Raising New Arguments And Issues In Tax Litigation

Published date11 January 2022
Subject MatterLitigation, Mediation & Arbitration, Tax, Arbitration & Dispute Resolution, Tax Authorities
Law FirmStikeman Elliott LLP
AuthorMs Margaret Nixon

Due to the complexity of Canadian tax law, it is not uncommon for taxpayers and the minister of national revenue to refine their respective positions and identify new arguments and issues in the course of the tax dispute resolution process. However, the playing field between the minister and taxpayers is not even. The minister's unfair advantage derives from two sets of rules: (1) the "large corporation" rules, introduced in 1994; and (2) the "alternative basis" rule, introduced in 1998 and broadened in 2016. The large corporation rules prohibit large corporations from advancing alternative arguments and issues in the TCC that were not "reasonably" described in their notices of objection. In contrast, the alternative basis rule gives the minister significant latitude to raise new arguments and issues at almost any stage of a dispute. This asymmetry gives the minister an unfair procedural advantage that sometimes results in outcomes that are not based on the merits of a case.

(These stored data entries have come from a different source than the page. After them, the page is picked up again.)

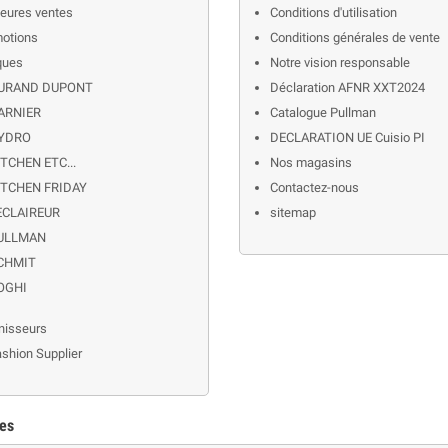
leures ventes
Conditions d'utilisation
otions
Conditions générales de vente
ques
Notre vision responsable
URAND DUPONT
Déclaration AFNR XXT2024
ARNIER
Catalogue Pullman
YDRO
DECLARATION UE Cuisio PI
ITCHEN ETC...
Nos magasins
ITCHEN FRIDAY
Contactez-nous
'ECLAIREUR
sitemap
ULLMAN
CHMIT
OGHI
nisseurs
shion Supplier
ies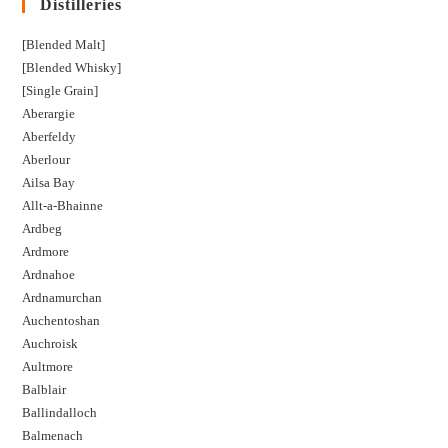
Distilleries
[Blended Malt]
[Blended Whisky]
[Single Grain]
Aberargie
Aberfeldy
Aberlour
Ailsa Bay
Allt-a-Bhainne
Ardbeg
Ardmore
Ardnahoe
Ardnamurchan
Auchentoshan
Auchroisk
Aultmore
Balblair
Ballindalloch
Balmenach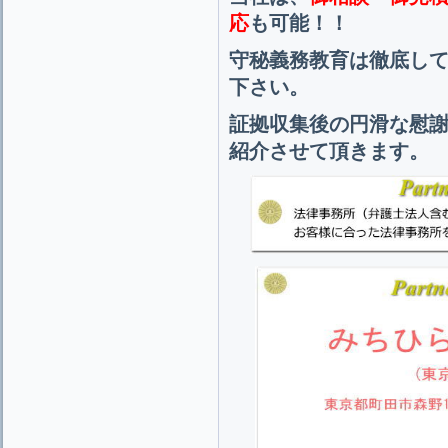
応
も可能！！
守秘義務教育は徹底し
下さい。
証拠収集後の円滑な慰
紹介させて頂きます。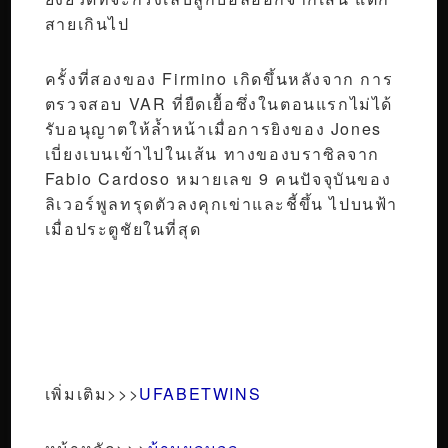
สายเกินไป
ครั้งที่สองของ Firmino เกิดขึ้นหลังจาก การ
ตรวจสอบ VAR ที่ยืดเยื้อซึ่งในตอนแรกไม่ได้
รับอนุญาตให้ล้ำหน้าเมื่อการยิงของ Jones
เบี่ยงเบนเข้าไปในเส้น ทางของบราซิลจาก
Fabio Cardoso หมายเลข 9 คนปัจจุบันของ
ลิเวอร์พูลทรุดตัวลงคุกเข่าและชี้ขึ้น ไปบนฟ้า
เมื่อประตูชัยในที่สุด
เพิ่มเติม>>>
UFABETWINS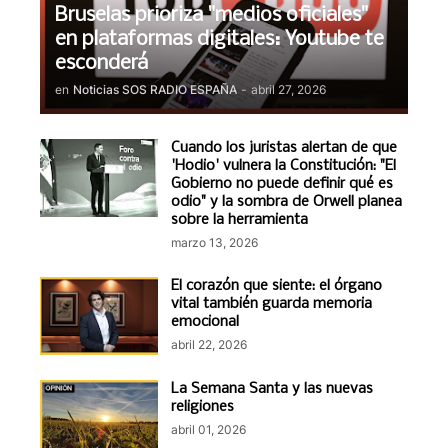
Bruselas prioriza "medios oficiales"
en plataformas digitales: Youtube te
esconderá
en
Noticias SOS RADIO ESPAÑA
-
abril 27, 2026
Cuando los juristas alertan de que
'Hodio' vulnera la Constitución: "El
Gobierno no puede definir qué es
odio" y la sombra de Orwell planea
sobre la herramienta
marzo 13, 2026
El corazón que siente: el órgano
vital también guarda memoria
emocional
abril 22, 2026
La Semana Santa y las nuevas
religiones
abril 01, 2026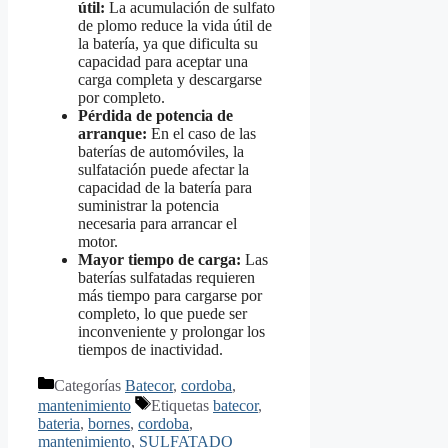
útil:
La acumulación de sulfato
de plomo reduce la vida útil de
la batería, ya que dificulta su
capacidad para aceptar una
carga completa y descargarse
por completo.
Pérdida de potencia de
arranque:
En el caso de las
baterías de automóviles, la
sulfatación puede afectar la
capacidad de la batería para
suministrar la potencia
necesaria para arrancar el
motor.
Mayor tiempo de carga:
Las
baterías sulfatadas requieren
más tiempo para cargarse por
completo, lo que puede ser
inconveniente y prolongar los
tiempos de inactividad.
Categorías
Batecor
,
cordoba
,
mantenimiento
Etiquetas
batecor
,
bateria
,
bornes
,
cordoba
,
mantenimiento
,
SULFATADO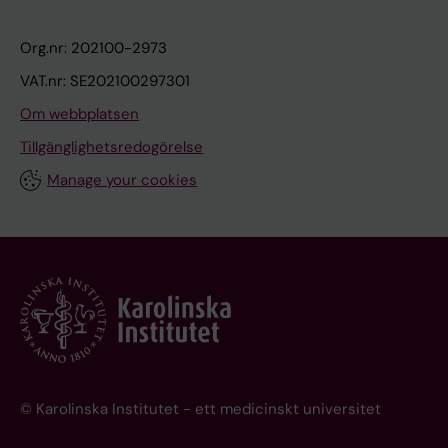
Org.nr: 202100-2973
VAT.nr: SE202100297301
Om webbplatsen
Tillgänglighetsredogörelse
Manage your cookies
© Karolinska Institutet - ett medicinskt universitet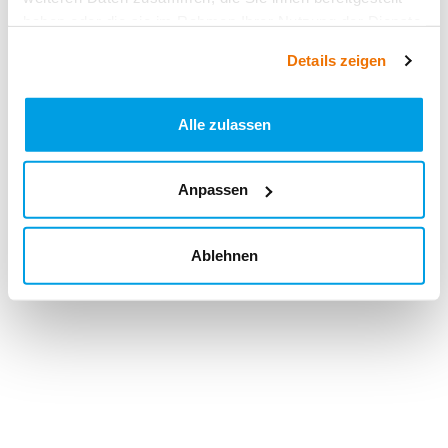
haben oder die sie im Rahmen Ihrer Nutzung der Dienste
gesammelt haben.
Details zeigen
Alle zulassen
Anpassen
Ablehnen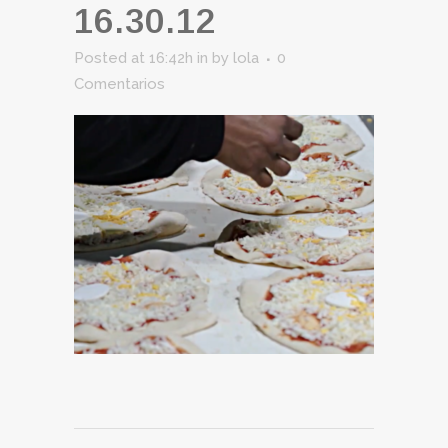
16.30.12
Posted at 16:42h
in
by
lola
0
Comentarios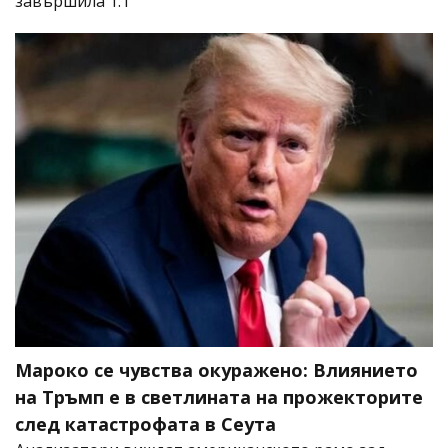
завършила 1:1
Мароко се чувства окуражено: Влиянието
на Тръмп е в светлината на прожекторите
след катастрофата в Сеута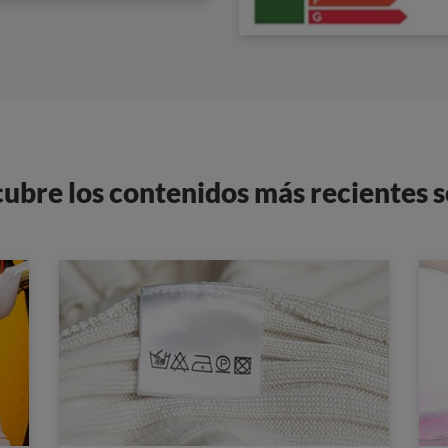
cubre los contenidos más recientes 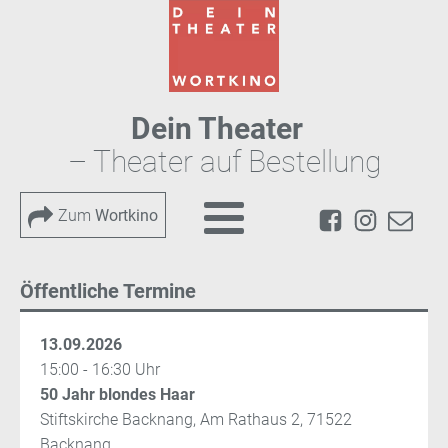
Dein Theater
– Theater auf Bestellung
Zum
Wortkino
Öffentliche Termine
13.09.2026
15:00 - 16:30 Uhr
50 Jahr blondes Haar
Stiftskirche Backnang, Am Rathaus 2, 71522
Backnang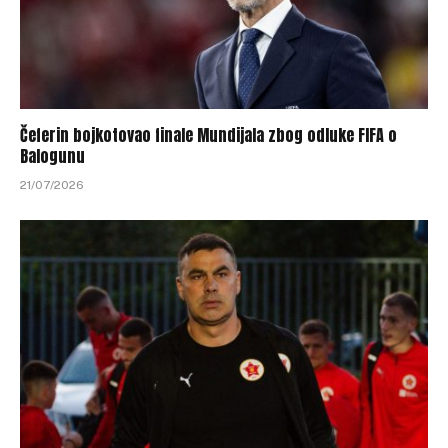
Čeferin bojkotovao finale Mundijala zbog odluke FIFA o
Balogunu
21/07/2026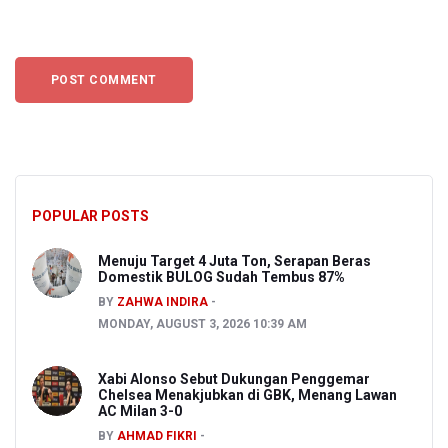
POPULAR POSTS
Menuju Target 4 Juta Ton, Serapan Beras
Domestik BULOG Sudah Tembus 87%
BY
ZAHWA INDIRA
MONDAY, AUGUST 3, 2026 10:39 AM
Xabi Alonso Sebut Dukungan Penggemar
Chelsea Menakjubkan di GBK, Menang Lawan
AC Milan 3-0
BY
AHMAD FIKRI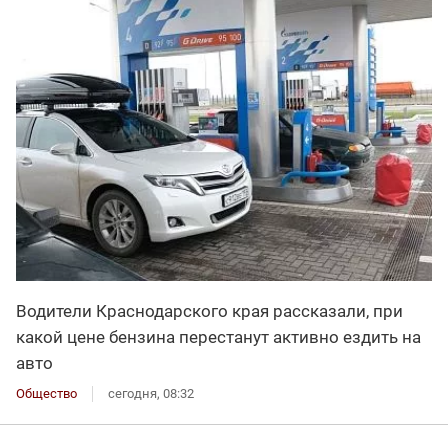
Водители Краснодарского края рассказали, при
какой цене бензина перестанут активно ездить на
авто
Общество
сегодня, 08:32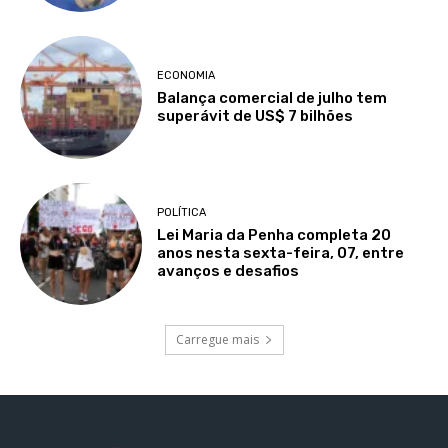
ECONOMIA
Balança comercial de julho tem
superávit de US$ 7 bilhões
POLÍTICA
Lei Maria da Penha completa 20
anos nesta sexta-feira, 07, entre
avanços e desafios
Carregue mais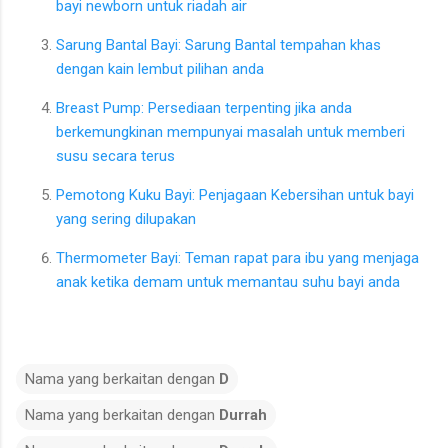
bayi newborn untuk riadah air
Sarung Bantal Bayi: Sarung Bantal tempahan khas
dengan kain lembut pilihan anda
Breast Pump: Persediaan terpenting jika anda
berkemungkinan mempunyai masalah untuk memberi
susu secara terus
Pemotong Kuku Bayi: Penjagaan Kebersihan untuk bayi
yang sering dilupakan
Thermometer Bayi: Teman rapat para ibu yang menjaga
anak ketika demam untuk memantau suhu bayi anda
Nama yang berkaitan dengan
D
Nama yang berkaitan dengan
Durrah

Background to the Introduction of the Rules

Large corporation rules

Before 1994, corporations could challenge an assessment by filing a vaguely worded notice of objection (for example, "the assessment is erroneous in fact and in law") that did not identify the issues in dispute. This practice was eliminated for large corporations after the FCA decision in Gulf Canada (92 DTC 6123). Following this decision, other resource companies amended their notices of objection to raise the issues decided in the taxpayer's favour, and to obtain refunds. According to the 1993 auditor general's report, the minister estimated the total cost of the Gulf Canada decision to be $1.2 billion.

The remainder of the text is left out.